Kemenhaj Jawab Kritik Mantan Sekjen Kemenag

Direktur Jenderal Pelayanan Haji Kemenhaj dan Umrah, Ian Heriyawan. Foto: Dok. Istimewa.

Kemenhaj Jawab Kritik Mantan Sekjen Kemenag

Fachri Audhia Hafiez • 2 December 2025 17:18

Jakarta: Kebijakan Kementerian Haji dan Umrah (Kemenhaj dan Umrah) mengubah formula alokasi kuota haji antarprovinsi menuai kritik. Mantan Sekretaris Jenderal Kementerian Agama (Kemenag), Nizar Ali, melalui opininya di media, menilai ada beberapa poin krusial yang perlu diluruskan terkait dasar hukum dan skema pembagian.

Direktur Jenderal Pelayanan Haji Kemenhaj dan Umrah, Ian Heriyawan, dengan tegas merespons kritik tersebut. Ia menyatakan bahwa kebijakan baru tersebut merupakan ikhtiar mewujudkan rasa keadilan bagi seluruh jemaah haji di Indonesia.

Ian Heriyawan memberikan penjelasan implisit menanggapi pandangan Nizar yang menyebut temuan Badan Pemeriksa Keuangan (BPK) hanya merujuk pada Peraturan Menteri Agama (PMA), bukan Undang-Undang (UU).
 


“Sekalipun oleh BPK penetapan kuota provinsi tidak sesuai dengan PMA Nomor 13 Tahun 2021, ketentuan alokasi kuota pada PMA tersebut hampir sama dengan ketentuan alokasi kuota pada Pasal 13 UU Nomor 8 Tahun 2019,” jelas Ian di Jakarta, dikutip Selasa, 2 Desember 2025.

Menurut Ian, perbedaan yang ada hanya pada penggunaan kata “dan/atau” dalam regulasi tersebut. Ia menegaskan, secara implisit, penetapan kuota provinsi yang lama memang dapat dikatakan tidak sesuai dengan UU Nomor 8 Tahun 2019 tentang Penyelenggaraan Ibadah Haji dan Umrah.

Nizar juga mengkritik pembagian kuota dengan skema daftar tunggu (waiting list), yang dianggap menyalahi kesepakatan Organisasi Kerja Sama Islam (OKI) tahun 1987 yang menggunakan rasio 1.000 penduduk muslim berbanding 1 kuota haji. Nizar menilai rasio ini yang paling adil dan mudah diterapkan.

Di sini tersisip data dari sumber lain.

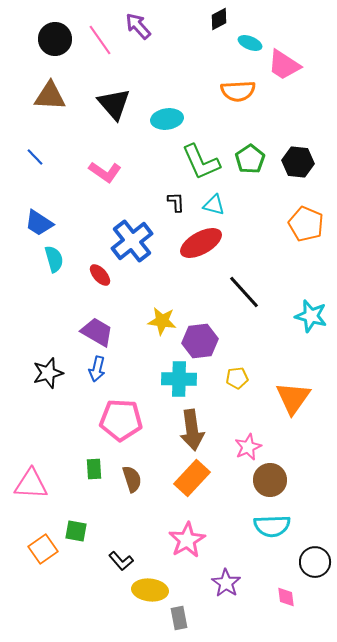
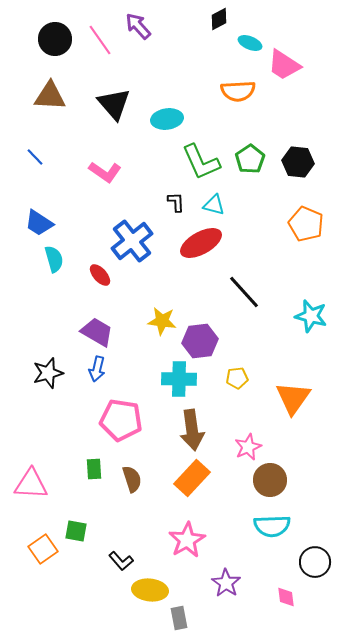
pink pentagon at (121, 420): rotated 6 degrees clockwise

Namun, Ian membantah hal ini. Ia menyatakan bahwa sejak ditetapkannya Peraturan Pemerintah Nomor 79 tahun 2012, alokasi kuota berbasis rasio 1000:1 tidak lagi dikenal.

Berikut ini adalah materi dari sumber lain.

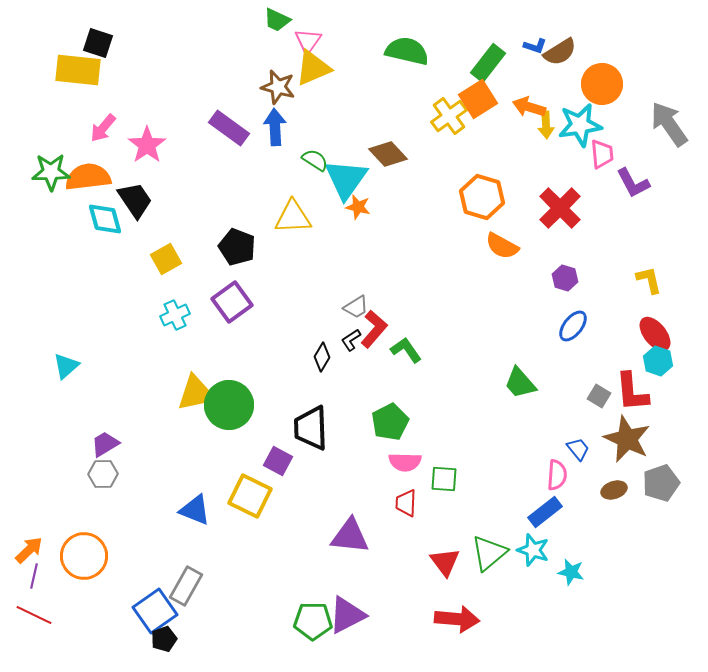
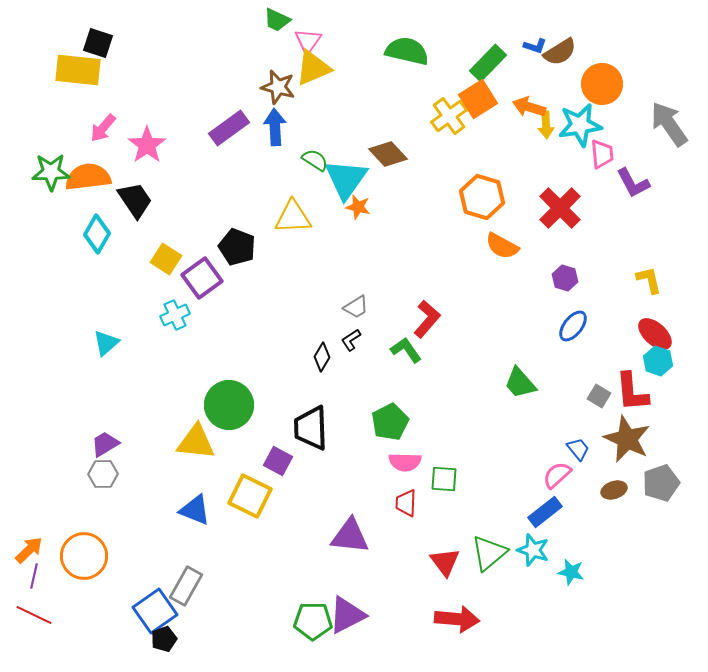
green rectangle at (488, 63): rotated 6 degrees clockwise
purple rectangle at (229, 128): rotated 72 degrees counterclockwise
cyan diamond at (105, 219): moved 8 px left, 15 px down; rotated 45 degrees clockwise
yellow square at (166, 259): rotated 28 degrees counterclockwise
purple square at (232, 302): moved 30 px left, 24 px up
red L-shape at (374, 329): moved 53 px right, 10 px up
red ellipse at (655, 334): rotated 9 degrees counterclockwise
cyan triangle at (66, 366): moved 40 px right, 23 px up
yellow triangle at (196, 393): moved 49 px down; rotated 18 degrees clockwise
pink semicircle at (557, 475): rotated 136 degrees counterclockwise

“Penggunaan rasio 1000:1 bahkan tidak pernah digunakan dan di-update lagi. Arab Saudi pun tidak pernah menggunakan rasio itu sebagai penentu kuota tiap negara,” tegas Ian.

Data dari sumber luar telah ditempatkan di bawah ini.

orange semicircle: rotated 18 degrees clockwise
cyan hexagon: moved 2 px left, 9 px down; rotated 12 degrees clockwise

Ia menambahkan, pembagian kuota yang hanya menggunakan proporsi penduduk muslim justru menimbulkan ketidakadilan. Pasalnya, belum tentu provinsi dengan penduduk muslim terbanyak memiliki pendaftar haji terbanyak, karena dipengaruhi faktor sosial ekonomi dan budaya daerah.

Terkait solusi yang disarankan Nizar, yakni moratorium pendaftaran haji untuk daerah dengan antrean sangat lama, Ian menolaknya. Menurutnya, hal itu melanggar hak warga negara untuk beribadah dan bertentangan dengan UU.


Ilustrasi haji. Foto: Dok. Istimewa.

“Moratorium pendaftaran haji melanggar hak asasi manusia untuk beribadah karena dia dipaksa kehilangan kesempatan beribadah gara-gara waktu antrean yang lama,” ujar Ian.

Ian khawatir, jika moratorium diterapkan, akan terjadi fenomena perpindahan domisili calon jemaah. Calon jemaah hanya untuk mencari daerah yang masa tunggunya lebih singkat.

Dia mengatakan skema alokasi kuota berdasarkan waiting list dan menjadikan masa tunggu yang sama antarprovinsi adalah upaya untuk mencapai rasa keadilan yang merata di seluruh Indonesia.

“Seharusnya, kita berpikir dalam semangat NKRI. Di manapun jemaah mendaftar, semua jemaah akan memiliki masa tunggu yang sama,” pungkas Ian Heriyawan.